Navigate to the root directory of the project:

cd pdf-annotation-with-azure-doc-intel

Install the frontend dependencies:

npm install

3. Install Backend Dependencies

Navigate to the api directory, where the Azure Functions code resides:

cd api

Create a virtual environment and activate it:

python -m venv .venv
# On Windows:
.\.venv\Scripts\activate
# On macOS/Linux:
source .venv/bin/activate

Install the backend dependencies:

pip install -r requirements.txt

Running the Application

1. Start the Backend (Azure Functions)

In the api directory, start the Azure Functions host:

func host start

This command runs your backend functions locally at http://localhost:7071.

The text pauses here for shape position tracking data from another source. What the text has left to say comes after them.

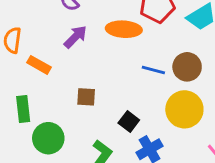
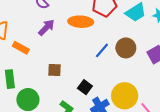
blue line: (153, 70) -> (102, 50), turned -63
yellow circle: (184, 109) -> (125, 96), moved

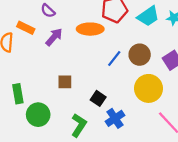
orange rectangle: (21, 48) -> (26, 28), moved
yellow circle: (125, 96) -> (149, 88), moved

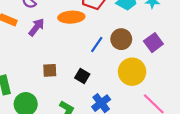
black square: (98, 98) -> (82, 76), moved

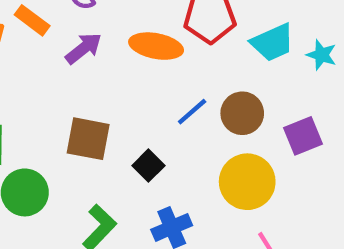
brown square: (50, 70) -> (88, 139), size x1.5

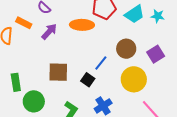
blue line: (192, 112) -> (101, 63), moved

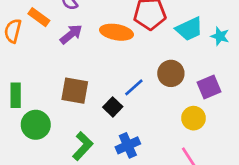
yellow circle: (134, 79) -> (193, 118), moved, size x0.7

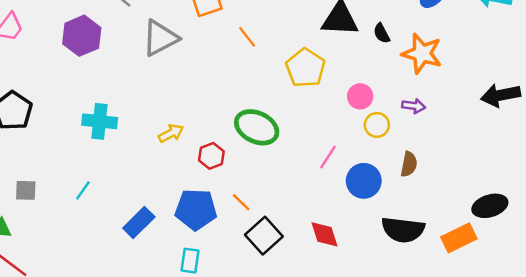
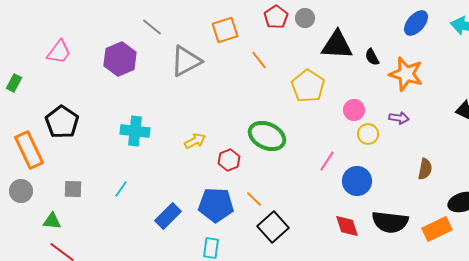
brown semicircle: (409, 164) -> (425, 169), moved
red diamond: (324, 234) -> (347, 226), moved

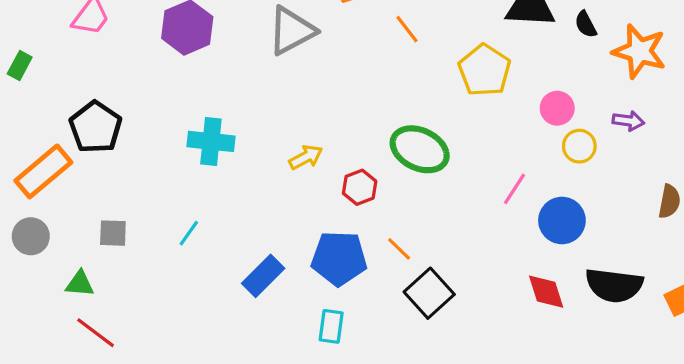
orange rectangle: (29, 150) -> (43, 171), turned 75

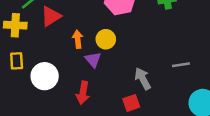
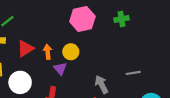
red triangle: (51, 16) -> (25, 49), moved

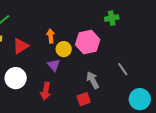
pink hexagon: (82, 19) -> (88, 42), moved
orange arrow: (48, 52) -> (51, 36), moved
gray line: (133, 73) -> (123, 69), turned 64

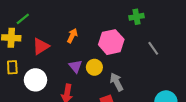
orange arrow: (51, 36) -> (72, 36), turned 32
yellow circle: (64, 49) -> (94, 67), moved
gray line: (123, 69) -> (153, 48), moved

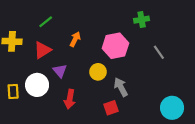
green line: (23, 19) -> (46, 22), moved
purple triangle: (75, 66) -> (60, 71), moved
yellow rectangle: (12, 67) -> (13, 91), moved

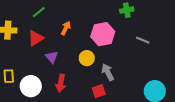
gray line: (159, 52) -> (143, 40), turned -32
white circle: (37, 85) -> (31, 86), moved

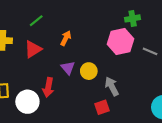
pink hexagon: (103, 34) -> (121, 41), moved
purple triangle: (52, 57) -> (68, 68), moved
red arrow: (61, 83) -> (48, 87), moved

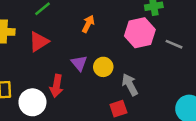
orange arrow: (66, 38) -> (88, 24), moved

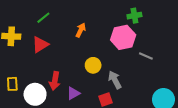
gray line: (174, 44) -> (146, 56), moved
purple triangle: (79, 63) -> (73, 93), moved, turned 40

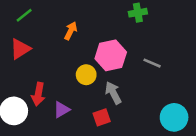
pink hexagon: (123, 37) -> (111, 55), moved

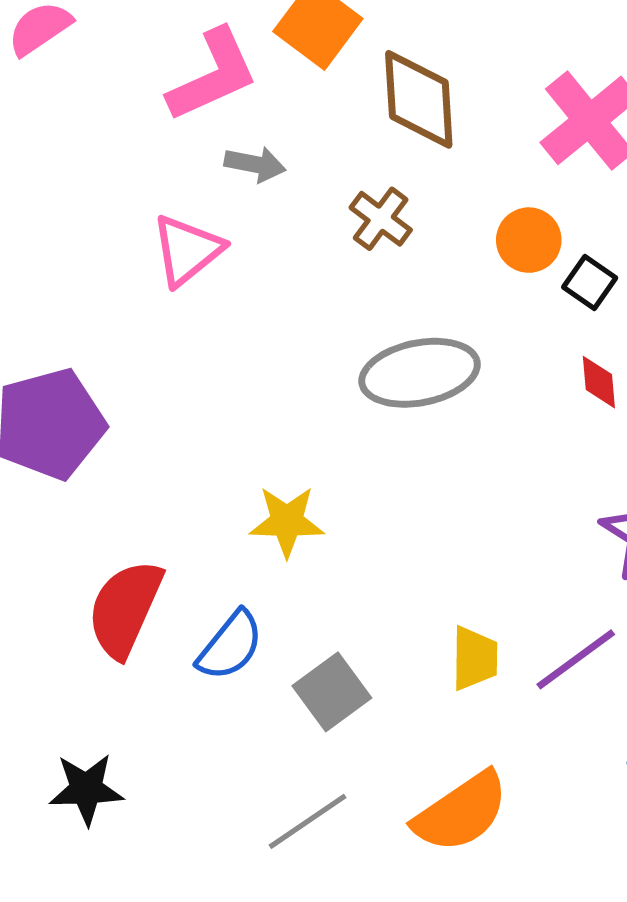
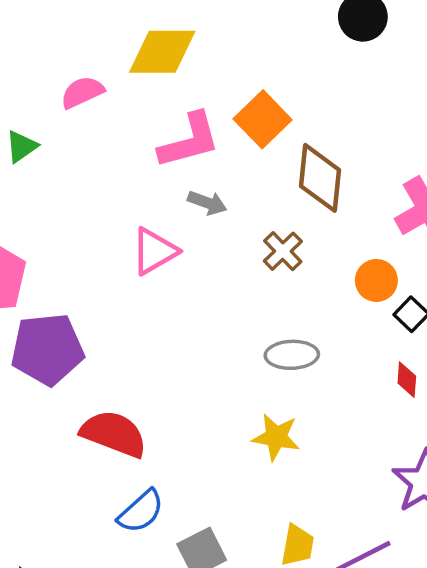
gray ellipse: (420, 373) -> (292, 355), size x0.7
yellow star: (287, 521) -> (276, 437), moved
red semicircle: (125, 609) -> (114, 434), moved, turned 78

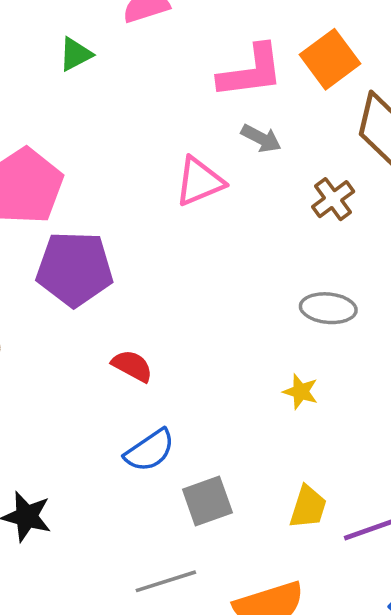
red semicircle: (114, 434) -> (132, 366), size x0.6
yellow star: (276, 437) -> (301, 392), size x0.7

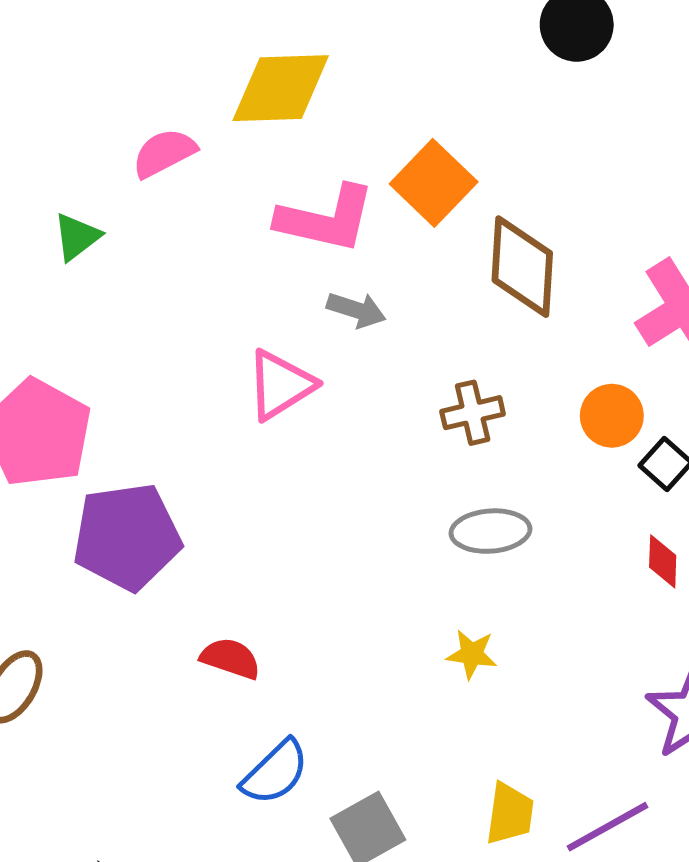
pink L-shape: (251, 71) -> (326, 219), turned 30
brown cross: (333, 199) -> (473, 413), moved, turned 33

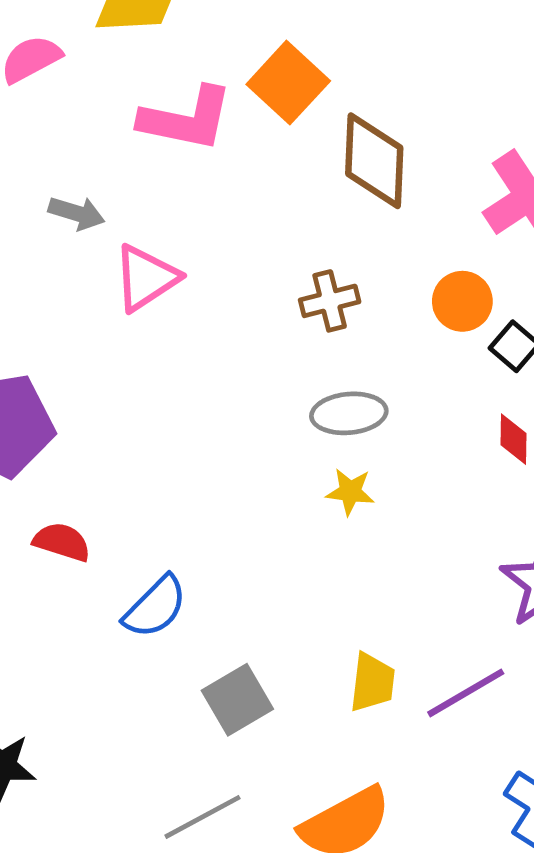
gray arrow: (356, 310) -> (77, 213), moved
yellow star: (472, 654) -> (350, 492), moved
red semicircle: (230, 658) -> (62, 542), moved
blue semicircle: (275, 772) -> (155, 607), moved

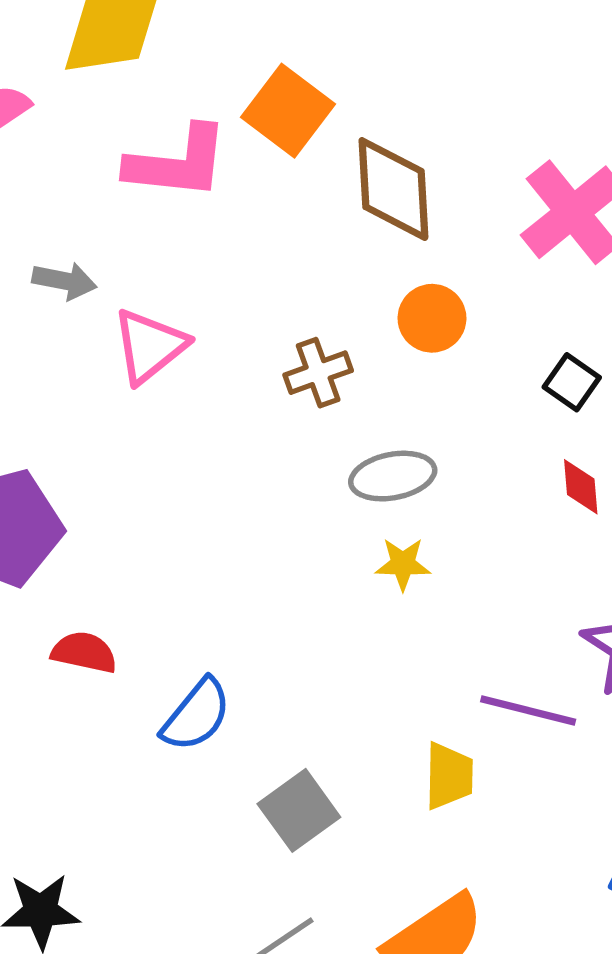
brown cross: (330, 301) -> (318, 373), moved
orange circle: (462, 301) -> (432, 318), moved
purple line: (466, 693) -> (528, 711), moved, turned 50

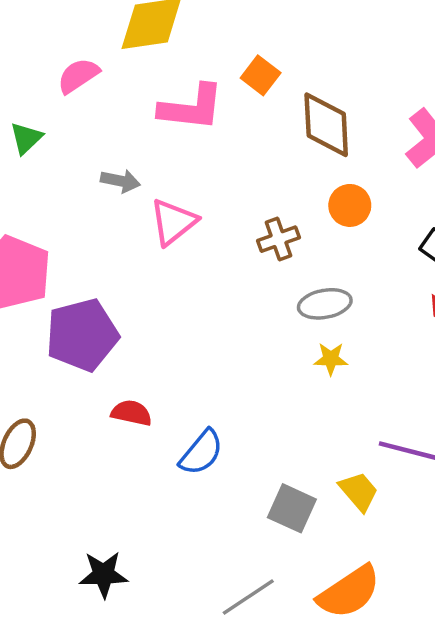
orange square: (288, 111) -> (261, 75), size x0.7
yellow trapezoid: (449, 776) -> (359, 491), turned -42
gray square: (299, 810) -> (292, 508), moved, turned -30

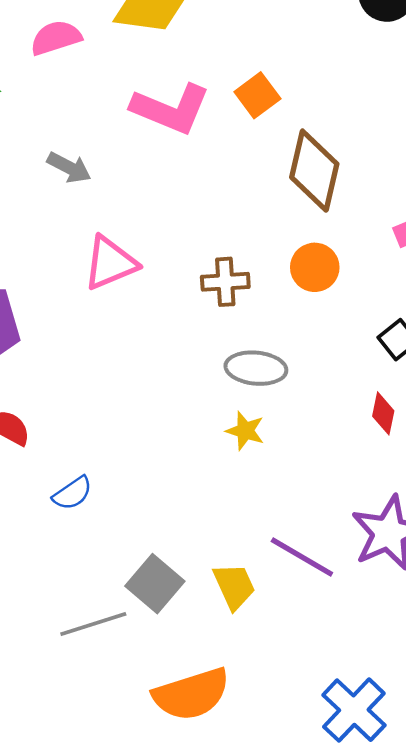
pink triangle: (173, 222) -> (110, 263), moved
blue semicircle: (201, 452) -> (72, 493), size x0.7
gray line: (248, 597) -> (93, 624), moved

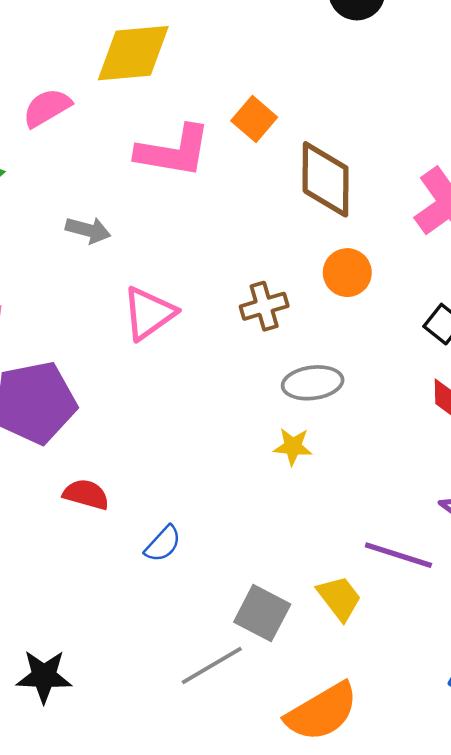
yellow star: (245, 431) -> (293, 447), moved

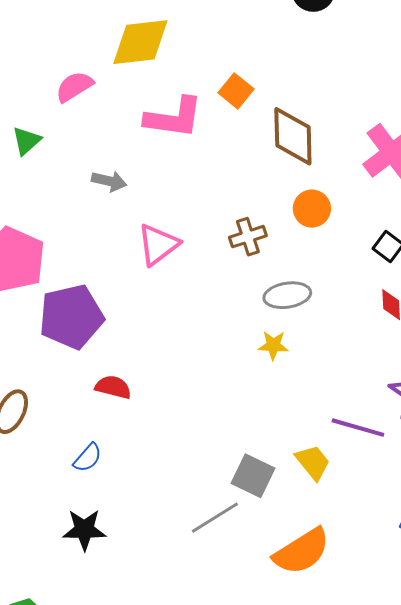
blue semicircle: (163, 544) -> (88, 458), moved

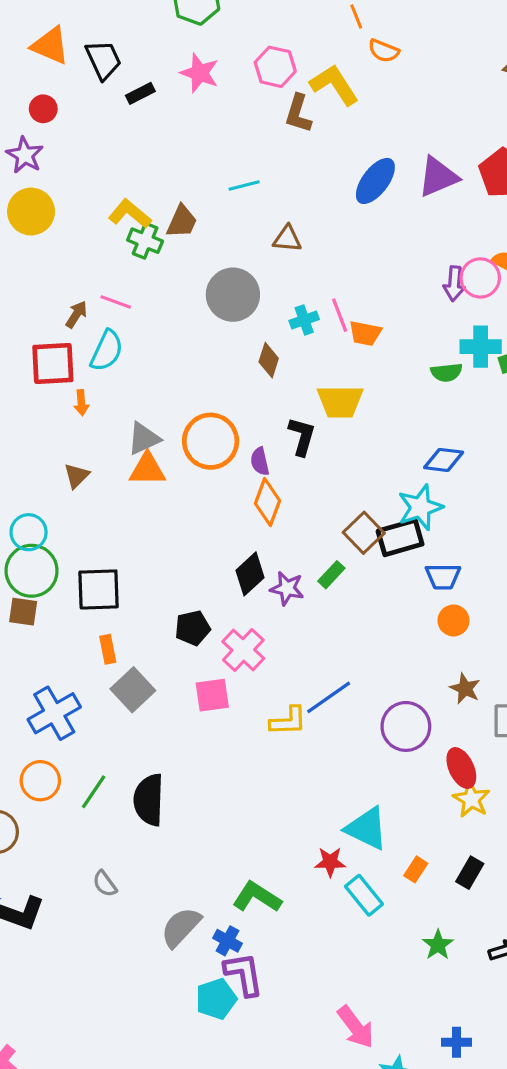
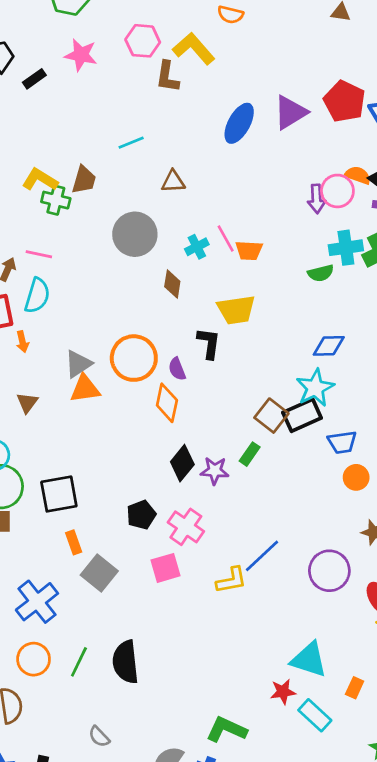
orange diamond: (267, 502) -> (167, 403), moved

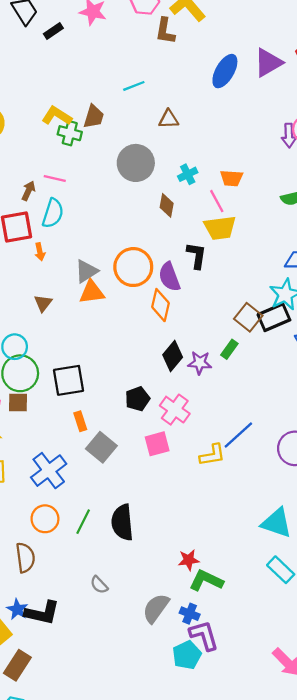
pink line: (226, 238) -> (217, 201), moved
purple semicircle: (177, 369) -> (169, 277), size x1.5
red star: (283, 692) -> (189, 560), moved

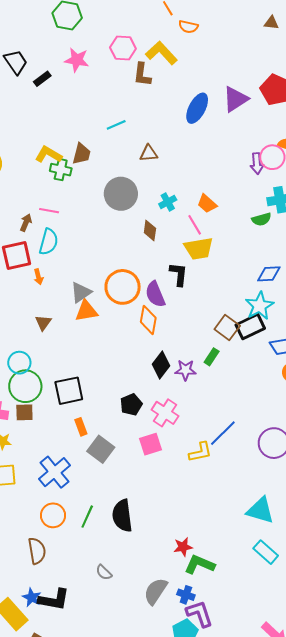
orange trapezoid: (231, 178) -> (207, 204), turned 40

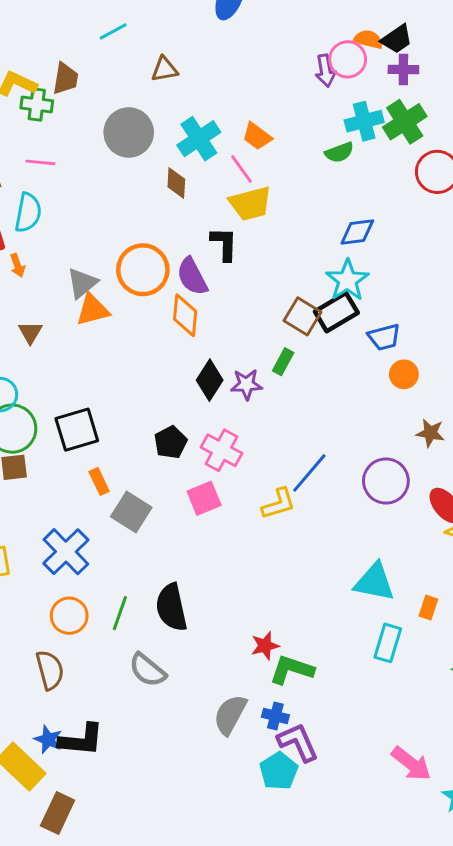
cyan cross: (168, 202) -> (199, 139), size x1.6
pink line: (49, 211) -> (41, 162), moved
cyan rectangle: (266, 552) -> (388, 643), turned 70
gray semicircle: (104, 572) -> (147, 670), moved, size x1.5

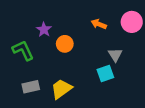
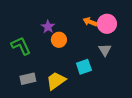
pink circle: (132, 22) -> (107, 24), moved
purple star: (44, 30) -> (48, 27), moved
cyan square: (105, 73) -> (84, 67), moved

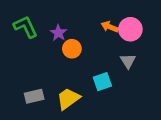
green L-shape: (21, 46) -> (26, 27), moved

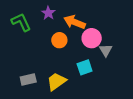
orange arrow: (110, 27) -> (74, 22), moved, size x1.5
pink circle: (130, 29) -> (92, 38), moved
purple star: (58, 33) -> (48, 13), moved

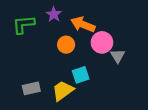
green L-shape: (21, 22) -> (23, 24), turned -70
cyan square: (85, 67) -> (81, 75), moved

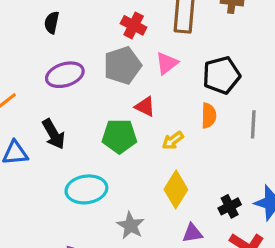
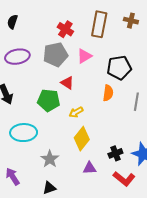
yellow arrow: (173, 140) -> (76, 112), moved

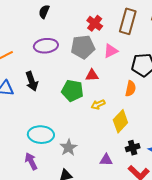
red triangle: (67, 83) -> (92, 75), turned -40
cyan ellipse: (24, 133) -> (41, 135), moved
yellow diamond: (82, 139) -> (120, 121), moved

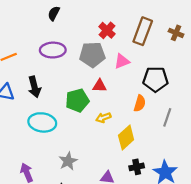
green pentagon: (72, 91) -> (77, 100), turned -30
cyan ellipse: (41, 135) -> (42, 122), moved

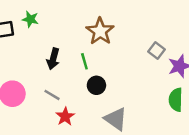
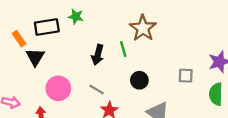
gray square: (157, 50) -> (186, 76), moved, turned -35
green line: (84, 61) -> (123, 49), moved

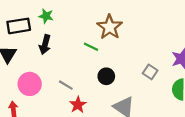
green line: (123, 49) -> (91, 47), turned -48
black arrow: (98, 55) -> (45, 45), moved
gray square: (186, 76) -> (150, 72), turned 32

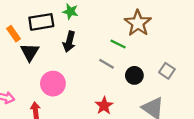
gray square: (150, 72) -> (167, 71), moved
gray line: (66, 85) -> (106, 64), moved

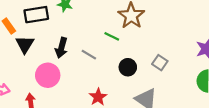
black arrow: (69, 42) -> (61, 48), moved
gray line: (106, 64) -> (89, 55), moved

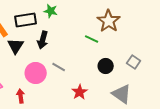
black arrow: (61, 48) -> (43, 40), moved
gray line: (89, 55) -> (59, 67), moved

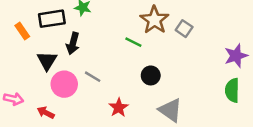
black triangle: (16, 46) -> (47, 61), moved
gray square: (134, 62) -> (184, 29), moved
red arrow: (21, 96) -> (46, 113), turned -56

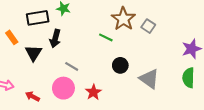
orange rectangle: (22, 31) -> (12, 37), moved
pink circle: (64, 84) -> (63, 88), moved
gray triangle: (170, 110) -> (149, 79), moved

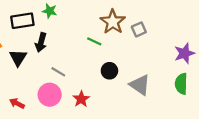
gray square: (148, 26) -> (139, 29), turned 32

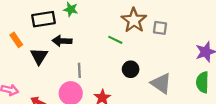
gray square: (139, 29) -> (160, 28), turned 32
black arrow: (41, 42) -> (62, 41), turned 78
gray line: (58, 72) -> (79, 70), turned 56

2. Start the Frontend (React Application)

Open a new terminal window, navigate to the root directory of the project (if not already there), and start the frontend development server:

cd ..
npm run dev

This command starts the Vite development server. The application should be accessible at http://localhost:3000.

Note: Ensure both the frontend and backend servers are running simultaneously for the application to function properly.

Running the Python Script Directly

If you prefer to run the PDF annotation process without the web application, you can use the provided Python script markup_pdf.py. This script allows you to process PDFs directly from the command line using a JSON file containing the Azure Document Intelligence analysis results.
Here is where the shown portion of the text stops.